The answer should match the entries that follow exactly, except that no image appears in it.
(Recorded data begins)
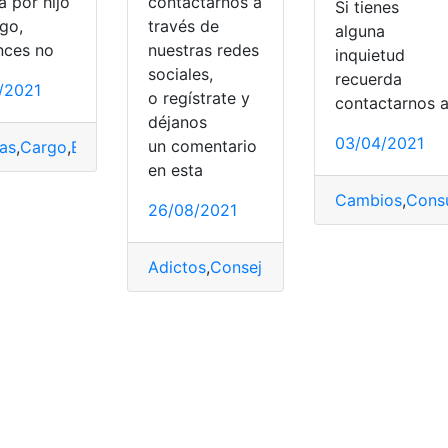
a por hijo
contactarnos a
Si tienes
rgo,
través de
alguna
nces no
nuestras redes
inquietud
sociales,
recuerda
1/2021
o regístrate y
contactarnos 
itos
,
Tramitar
déjanos
03/04/2021
un comentario
as
,
Cargo
,
España
,
Hijo
,
Ingreso mínimo vital
,
Noticias
,
proces
en esta
Cambios
,
Consu
26/08/2021
Adictos
,
Consejos
,
Hijos Adictos
,
Juegos
,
(Recorded data ends)
Expected answer
a por hijo
contactarnos a
Si tienes
rgo,
través de
alguna
nces no
nuestras redes
inquietud
sociales,
recuerda
1/2021
o regístrate y
contactarnos 
itos
,
Tramitar
déjanos
03/04/2021
un comentario
as
,
Cargo
,
España
,
Hijo
,
Ingreso mínimo vital
,
Noticias
,
proces
en esta
Cambios
,
Consu
26/08/2021
Adictos
,
Consejos
,
Hijos Adictos
,
Juegos
,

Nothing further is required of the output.